This repository contains the labs and codebase for working with Sphero robots at Monash. The code is built on a sphero-unsw interface.
Throughout this unit, you will modify and extend this codebase by adding functionality across a sequence of labs. By the end of the unit, you will have built enough capability to complete the final project.
Each lab has two components:
- Automarked individual assessment
- Team demo on a real robot
Your mark is a combination of both components.
The final project is submitted in teams and also consists of both a simulated demo and a real robot demo. Time on the real robots is intentionally limited — the goal is for you to conquer the sim-to-real gap.
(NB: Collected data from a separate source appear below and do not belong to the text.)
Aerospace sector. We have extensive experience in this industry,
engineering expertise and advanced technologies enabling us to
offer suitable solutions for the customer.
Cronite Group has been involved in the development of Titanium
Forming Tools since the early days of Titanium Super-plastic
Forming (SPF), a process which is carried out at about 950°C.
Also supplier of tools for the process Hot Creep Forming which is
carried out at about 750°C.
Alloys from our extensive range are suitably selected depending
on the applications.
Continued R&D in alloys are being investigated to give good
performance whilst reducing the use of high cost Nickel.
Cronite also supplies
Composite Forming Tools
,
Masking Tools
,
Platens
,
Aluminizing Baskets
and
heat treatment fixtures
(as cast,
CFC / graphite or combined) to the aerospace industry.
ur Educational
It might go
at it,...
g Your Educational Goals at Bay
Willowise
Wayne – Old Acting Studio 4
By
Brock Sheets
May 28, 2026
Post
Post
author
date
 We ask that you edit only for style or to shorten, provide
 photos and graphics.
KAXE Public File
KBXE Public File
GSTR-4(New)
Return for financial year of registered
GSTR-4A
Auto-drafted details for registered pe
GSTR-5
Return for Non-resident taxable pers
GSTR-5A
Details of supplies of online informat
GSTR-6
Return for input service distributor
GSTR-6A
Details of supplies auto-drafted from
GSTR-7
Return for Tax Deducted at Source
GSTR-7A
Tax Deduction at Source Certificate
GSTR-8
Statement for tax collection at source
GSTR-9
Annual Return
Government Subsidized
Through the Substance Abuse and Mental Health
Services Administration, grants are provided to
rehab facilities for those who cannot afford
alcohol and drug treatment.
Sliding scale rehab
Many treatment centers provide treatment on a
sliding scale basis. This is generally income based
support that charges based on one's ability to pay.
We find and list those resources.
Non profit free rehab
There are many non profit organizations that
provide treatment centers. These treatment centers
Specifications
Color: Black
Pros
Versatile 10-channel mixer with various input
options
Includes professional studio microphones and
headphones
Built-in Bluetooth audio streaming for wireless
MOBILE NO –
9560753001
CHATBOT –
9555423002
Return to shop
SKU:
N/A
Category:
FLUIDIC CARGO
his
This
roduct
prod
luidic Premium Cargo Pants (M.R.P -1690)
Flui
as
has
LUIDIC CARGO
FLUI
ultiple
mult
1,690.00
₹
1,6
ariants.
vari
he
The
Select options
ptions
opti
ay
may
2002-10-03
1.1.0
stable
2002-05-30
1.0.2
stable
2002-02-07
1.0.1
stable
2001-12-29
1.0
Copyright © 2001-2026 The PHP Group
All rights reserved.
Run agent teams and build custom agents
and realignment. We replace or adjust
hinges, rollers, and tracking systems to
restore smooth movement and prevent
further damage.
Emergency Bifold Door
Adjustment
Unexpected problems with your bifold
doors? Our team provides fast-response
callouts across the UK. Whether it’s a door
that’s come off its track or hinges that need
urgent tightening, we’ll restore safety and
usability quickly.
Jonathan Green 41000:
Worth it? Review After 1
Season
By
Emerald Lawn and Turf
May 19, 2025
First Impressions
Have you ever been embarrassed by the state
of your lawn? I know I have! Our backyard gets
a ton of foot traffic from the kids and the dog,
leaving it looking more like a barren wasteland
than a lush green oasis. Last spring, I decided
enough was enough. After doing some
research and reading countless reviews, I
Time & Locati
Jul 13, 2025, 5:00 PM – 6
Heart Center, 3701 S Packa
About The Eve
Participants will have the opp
Both the real robot and the provided simulator implement a gymnasium-like interface.
The robot action is defined as:
action = [speed, heading_angle]| Index | Variable | Description |
|---|---|---|
0 |
speed |
Desired robot speed |
1 |
heading_angle |
Desired heading angle |
The robot observation is defined as:
observation = [
x_meas,
y_meas,
heading_meas,
speed_meas,
collision_flag,
]| Index | Variable | Description |
|---|---|---|
0 |
x_meas |
Measured x-position |
1 |
y_meas |
Measured y-position |
2 |
heading_meas |
Measured heading angle |
3 |
speed_meas |
Measured speed |
4 |
collision_flag |
Collision indicator |
The environment can be configured with a 2d positional goal and goal tolerance:
env.goal_posenv.goal_tolerance
An example using the simulator and robot is available in:
examples/teleop.py
In Lab 1, you will design PID controllers to drive your robot to a given pose set-point.
A simulator environment is provided so that you can develop and test your controller in simulation first. You will also need to override the simulator dynamics model so that it matches your real robot’s behaviour as closely as possible.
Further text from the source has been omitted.